Kıskançlık hem sahip olduğunu yitirebileceği (başkalarına
kaptıracağı), hem de başkalarının sahip olduğuna kendisinin de
sahip olması gerektiği düşünüldüğünde hissedilebilen bir duygudur.
Bazen günlük yaşamın bir cilvesi olarak gelip geçici biçimde, bazen
de yaşamı alt üst edecek biçimde; bazen yersiz yere ortada hiçbir
neden yokken bazen de gerçek bir tehdit ya da yitim söz konusu
olduğunda yaşanır. Kıskançlık yaşayan kişiler kıskançlıkların
yersiz olup olmadığı araştırmalı ve kendi kendilerine
sorgulamalıdırlar. Kıskançlık çoğu zaman kıskanan kişinin iç
dünyasından kaynaklanan nedenlerle abartılı ve çarpıtılmış
algılardan ve yorumlamalardan kaynaklanmaktadır.
Kıskanmak kuşkusuz insanoğlunun doğasında olan bir duygudur. Fakat
günlük yaşamda kıskançlık yaşayan kişilerin pek çoğunun yaşadıkları
bu duygu ile baş edemedikleri; kıskandıkları kişi ile ilişkilerinin
bozulduğu ve ilişkilerinin eski güzelliğini yitirdiği görülür.
Başka bir deyişle tam da korkulan gerçekleşir.
Kıskançlık yaşayan kişilerin özellikle başarmak zorunda oldukları
konulardan ilki ilişkiyi korumak ve sürdürmektir. Bu noktada yapıcı
yaklaşım zorlayıcı olmayan ve kendi haklarından tümüyle özveride
bulunmadan daha fazla yaşantıyı paylaşmaya çalışmaktır. Fakat
kıskançlık yaşayan bir çok kişi ilişkiyi korumak ve geliştirmek
için yapıcı çaba harcamak yerine gizli gizli öç alarak, küserek,
ilişkiyi keserek ya da tehdit ederek, zor kullanarak ve kaba
kuvvete başvurarak amacına ulaşmaya çalışmaktadırlar.

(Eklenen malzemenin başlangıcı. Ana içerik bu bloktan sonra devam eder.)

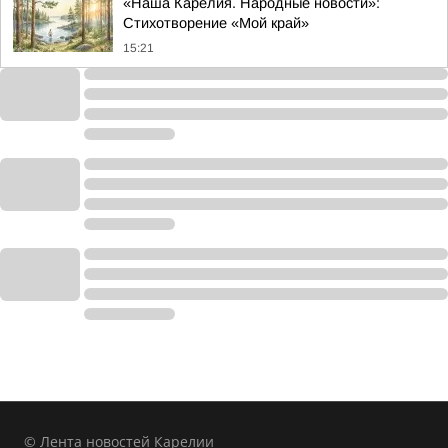
«Наша Карелия. Народные новости»:
Стихотворение «Мой край»
15:21
© Лента новостей Карелии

Kıskançlık yaşayan kişilerin özellikle başarmak zorunda oldukları
konulardan ikincisi özgüvenlerini ve özsaygılarını korumaktır.

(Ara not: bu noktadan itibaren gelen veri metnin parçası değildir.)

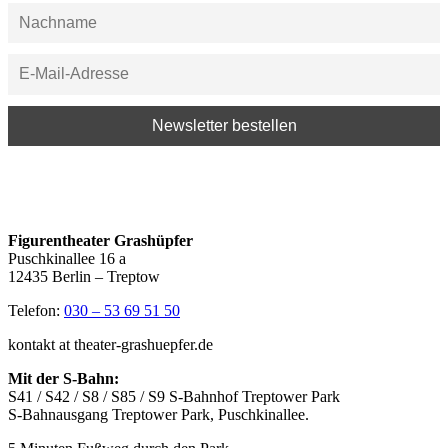
Figurentheater Grashüpfer
Puschkinallee 16 a
12435 Berlin – Treptow
Telefon:
030 – 53 69 51 50
kontakt at theater-grashuepfer.de
Mit der S-Bahn:
S41 / S42 / S8 / S85 / S9 S-Bahnhof Treptower Park
S-Bahnausgang Treptower Park, Puschkinallee.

Kıskançlık yaşayan kişiler yaşandığını düşündükleri rekabette
yarışı kaybedeceklerini düşünerek kendilerini değersiz,
önemsenmeyen, sayılmayan ve sevilmeyen bir insan gibi
hissederler.
Kimlerin daha kıskanç olduğu eskiden beri ilgi çeken bir konudur.

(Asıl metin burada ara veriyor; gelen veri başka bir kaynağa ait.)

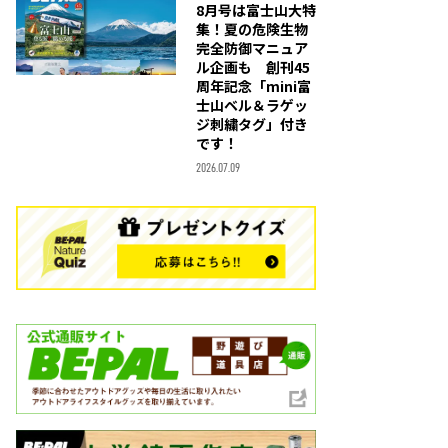
8月号は富士山大特
集！夏の危険生物
完全防御マニュア
ル企画も 創刊45
周年記念「mini富
士山ベル＆ラゲッ
ジ刺繍タグ」付き
です！
2026.07.09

Genel olarak bakıldığında kendisini yetersiz ve değersiz gören ya
da değerlilik duyguları dış etkilerden çok kolay etkilenen
kişilerin daha kıskanç oldukları görülmektedir.
Kadın ve erkeklerin yaşadıkları kıskançlık duyguları ile baş etme
yöntemleri büyük farklılık bulunmaktadır. Kadınlar görece daha
yapıcı bir yaklaşım göstermekle birlikte genel olarak kendi hak ve
isteklerinden vazgeçen ve alttan alan bir yaklaşım
göstermektedirler. Erkekler ise genellikle tehdit ederek ya da kaba
kuvvet kullanarak sonuç elde etmeye çalışmaktadırlar.